Tuttavia, proprio quest’ultima può riuscire a scorgere che riconoscere come leciti gli atti compiuti nel contesto di un amore omosessuale non significa mettere in discussione l’antropologia cristiana circa la differenziazione sessuale, ma solo prendere in considerazione il fatto che il riconoscimento dell’alterità sessuale – e di ogni alterità – non passa solo per la dinamica di attrazione sessuale. Il simbolismo sessuale coniugale eterosessuale presente nel testo biblico è sicuramente paradigmatico, ma non esclude che vi possano essere altre forme di relazione sessuale buone. La Bibbia conosce varie forme di alterità, e definisce l’uomo come l’essere capace di relazione e comunione tra alterità (nucleo antropologico fondamentale); tra queste vi è anche l’alterità sessuale, il riconoscimento della quale è essenziale per la persona, ma che non si attua solo nel desiderio carnale. Da questo punto di vista, il riconoscimento della liceità dell’amore omosessuale è il frutto maturo dell’antropologica personalista cattolica (prima che s’infilasse nelle strettoie argomentative dell’unità-duale[19]).
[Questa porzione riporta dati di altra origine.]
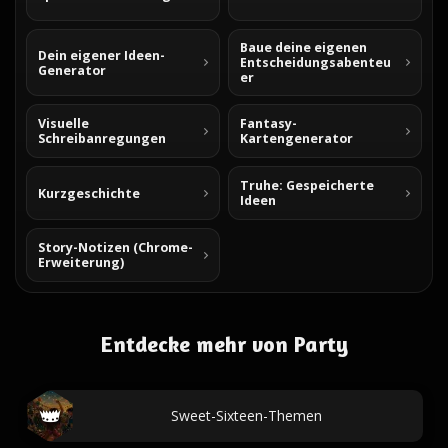
Baue deine eigenen
Dein eigener Ideen-
Entscheidungsabenteu
Generator
er
Visuelle
Fantasy-
Schreibanregungen
Kartengenerator
Truhe: Gespeicherte
Kurzgeschichte
Ideen
Story-Notizen (Chrome-
Erweiterung)
Entdecke mehr von Party
Sweet-Sixteen-Themen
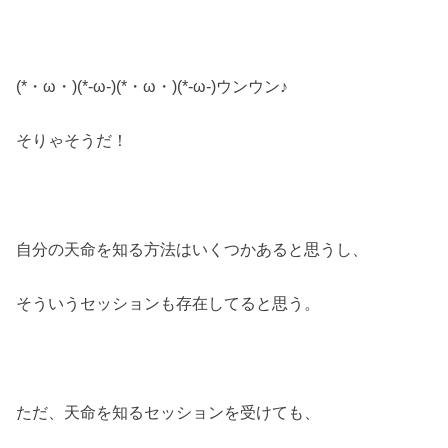
(*・ω・)(*-ω-)(*・ω・)(*-ω-)ウンウン♪
そりゃそうだ！
自分の天命を知る方法はいくつかあると思うし、
そういうセッションも存在してると思う。
ただ、天命を知るセッションを受けても、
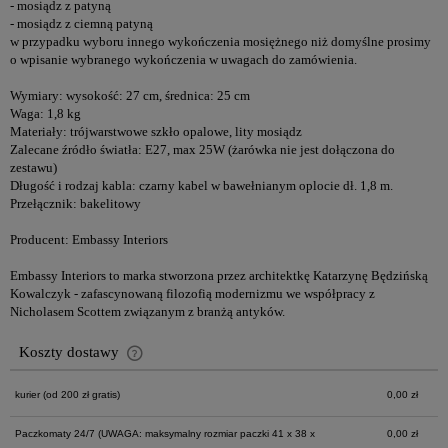
- mosiądz z patyną
- mosiądz z ciemną patyną
w przypadku wyboru innego wykończenia mosiężnego niż domyślne prosimy
o wpisanie wybranego wykończenia w uwagach do zamówienia.
Wymiary: wysokość: 27 cm, średnica: 25 cm
Waga: 1,8 kg
Materiały: trójwarstwowe szkło opalowe, lity mosiądz
Zalecane źródło światła: E27, max 25W (żarówka nie jest dołączona do
zestawu)
Długość i rodzaj kabla: czarny kabel w bawełnianym oplocie dł. 1,8 m.
Przełącznik: bakelitowy
Producent: Embassy Interiors
Embassy Interiors to marka stworzona przez architektkę Katarzynę Będzińską
Kowalczyk - zafascynowaną filozofią modernizmu we współpracy z
Nicholasem Scottem związanym z branżą antyków.
Koszty dostawy
Cena nie zawiera ewentualnych kosztów płatności
kurier
(od 200 zł gratis)
0,00 zł
Paczkomaty 24/7
(UWAGA: maksymalny rozmiar paczki 41 x 38 x
0,00 zł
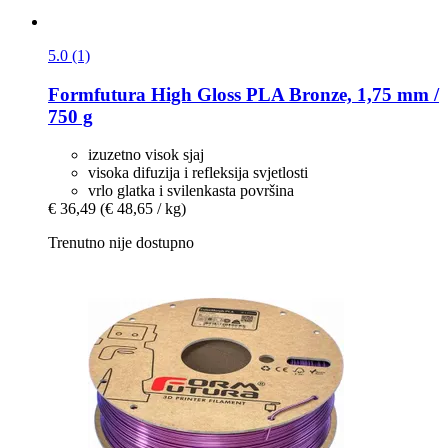
5.0 (1)
Formfutura
High Gloss PLA Bronze, 1,75 mm /
750 g
izuzetno visok sjaj
visoka difuzija i refleksija svjetlosti
vrlo glatka i svilenkasta površina
€ 36,49
(€ 48,65 / kg)
Trenutno nije dostupno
Se così fosse, riconoscendo le differenze e le somiglianze tra amore omosessuale e amore eterosessuale, è possibile – rimanendo nelle categorie già fissate e senza rinnegare del tutto una Tradizione – interpretare il termine ‘disordine’ in un’accezione positiva. Il disordine potrebbe essere, in alcuni casi, un ordine diverso, un ordine (il bene possibile) che nella nostra contemporaneità abbiamo iniziato a scoprire, e del quale dobbiamo cogliere gli aspetti postivi, facendoli prevalere e risplendere. Nell’amore omosessuale – e negli atti sessuali che ne derivano – si possono esprimere e realizzare alcuni beni fondamentali della persona, che lo rendono ordinabile a Dio secondo l’ordine naturale che gli è proprio. La necessità della presenza del fine unitivo in un atto sessuale, allora, è ciò che a pieno titolo rientra nelle norme universali della legge morale naturale, rispettandone le caratteristiche formali. E questa è precisamente la razionalità (oggettività) dell’amore che deve guidare il nostro agire.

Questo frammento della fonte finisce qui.